Here we started to see something in common in these 2 applications, BVH, the spatial acceleration data structure. Most ray tracing implementations use the BVH scheme, such as DirectX and Vulkan ray tracing (DXR and Vulkan RT). Per DXR and Vulkan RT specifications [4, 5], ray-triangle intersection can only occur if the intersection ray length t-value satisfies T_\text{min} \lt t \lt T_{max}, while ray-procedural-primitive intersection can only occur if the intersection t-value satisfies T_\text{min} \leq t \leq T_\text{max}. HIP RT also adopts the same rule. Hence, if we change the ray as a zero-length ray, we can use it to find an interseciton of a point to an Axis Aligned Bounding Box (AABB) which is the exact operation we need to perform in particle-based fluid simulation. After finding neighbor particles, we need to compute some physical values from them which can be implemented with custom intersection function which is also provided in HIP RT. Thus, we have all the pieces we need to implement SPH simulation using HIP RT.

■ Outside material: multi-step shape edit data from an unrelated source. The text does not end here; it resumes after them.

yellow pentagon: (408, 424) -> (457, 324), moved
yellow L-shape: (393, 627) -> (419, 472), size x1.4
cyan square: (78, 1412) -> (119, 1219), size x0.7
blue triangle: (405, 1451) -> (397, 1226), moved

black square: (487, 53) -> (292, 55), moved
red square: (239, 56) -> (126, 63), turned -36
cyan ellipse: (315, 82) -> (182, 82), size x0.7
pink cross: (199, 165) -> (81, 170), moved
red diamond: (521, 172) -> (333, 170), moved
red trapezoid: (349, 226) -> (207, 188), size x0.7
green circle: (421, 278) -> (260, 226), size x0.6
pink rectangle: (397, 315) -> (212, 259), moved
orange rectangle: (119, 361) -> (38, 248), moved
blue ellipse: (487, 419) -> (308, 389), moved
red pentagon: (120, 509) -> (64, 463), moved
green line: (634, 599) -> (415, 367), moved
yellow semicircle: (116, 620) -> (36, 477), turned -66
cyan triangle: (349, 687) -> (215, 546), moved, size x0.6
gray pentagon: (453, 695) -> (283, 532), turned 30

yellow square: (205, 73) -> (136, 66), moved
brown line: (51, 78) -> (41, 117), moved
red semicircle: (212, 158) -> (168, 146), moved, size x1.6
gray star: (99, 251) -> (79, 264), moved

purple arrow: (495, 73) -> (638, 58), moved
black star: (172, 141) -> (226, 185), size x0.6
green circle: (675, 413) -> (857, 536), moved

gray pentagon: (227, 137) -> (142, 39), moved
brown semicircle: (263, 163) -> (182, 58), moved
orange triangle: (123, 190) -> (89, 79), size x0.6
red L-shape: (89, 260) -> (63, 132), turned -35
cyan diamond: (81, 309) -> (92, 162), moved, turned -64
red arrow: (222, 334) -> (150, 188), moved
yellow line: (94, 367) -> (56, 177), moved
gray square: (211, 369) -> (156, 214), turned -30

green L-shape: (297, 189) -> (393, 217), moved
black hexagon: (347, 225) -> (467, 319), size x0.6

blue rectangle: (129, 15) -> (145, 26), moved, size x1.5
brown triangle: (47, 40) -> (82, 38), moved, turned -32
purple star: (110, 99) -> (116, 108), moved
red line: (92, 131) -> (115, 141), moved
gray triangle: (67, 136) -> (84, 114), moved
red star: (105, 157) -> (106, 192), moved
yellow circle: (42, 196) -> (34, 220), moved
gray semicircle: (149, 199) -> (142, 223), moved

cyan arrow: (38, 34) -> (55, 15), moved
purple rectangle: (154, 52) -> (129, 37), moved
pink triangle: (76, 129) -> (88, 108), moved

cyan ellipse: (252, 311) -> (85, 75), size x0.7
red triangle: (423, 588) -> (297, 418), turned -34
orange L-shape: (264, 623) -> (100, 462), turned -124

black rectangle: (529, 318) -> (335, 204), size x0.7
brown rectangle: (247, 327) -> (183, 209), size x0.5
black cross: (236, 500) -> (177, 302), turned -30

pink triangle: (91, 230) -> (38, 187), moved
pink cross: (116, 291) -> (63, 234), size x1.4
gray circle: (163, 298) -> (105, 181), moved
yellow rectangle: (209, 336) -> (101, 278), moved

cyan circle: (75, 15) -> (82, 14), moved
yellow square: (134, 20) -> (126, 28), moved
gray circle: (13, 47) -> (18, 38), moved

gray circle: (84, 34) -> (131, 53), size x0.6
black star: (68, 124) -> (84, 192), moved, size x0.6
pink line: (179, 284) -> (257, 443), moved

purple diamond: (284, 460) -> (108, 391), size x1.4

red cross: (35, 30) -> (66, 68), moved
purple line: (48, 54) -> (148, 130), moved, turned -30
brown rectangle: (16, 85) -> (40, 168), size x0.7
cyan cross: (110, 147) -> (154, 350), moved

## About SPH fluid simulation

Smoothed Particle Hydrodynamics (SPH) is a particle-based fluid simulation method, also known as Lagrangian scheme in contrast to the Eularian grid scheme. It focuses on the dynamic attributes of each particle impacted by other particles, such as the density, force (or acceleration), velocity, and position. For each particle i, the attribute quantity denoted by A_i is interpolated at location \mathbf{r}_i by the following model [6] in kernel-density estimation (KDE) form (a weighted sum of contributions from all particles):

A_i(\mathbf{r}_i) = \sum_j m_j \dfrac{A_j}{\rho_j}W\left(\mathbf{r}_i - \mathbf{r}_j, h\right) \tag{1}

where j iterates over all particles, m_j is the mass of particle j, r_j denotes its position, \rho_j is the density, and A_j the corresponding attribute quantity of particle j. The function W(\mathbf{r},h) is called the smoothing kernel with core radius h.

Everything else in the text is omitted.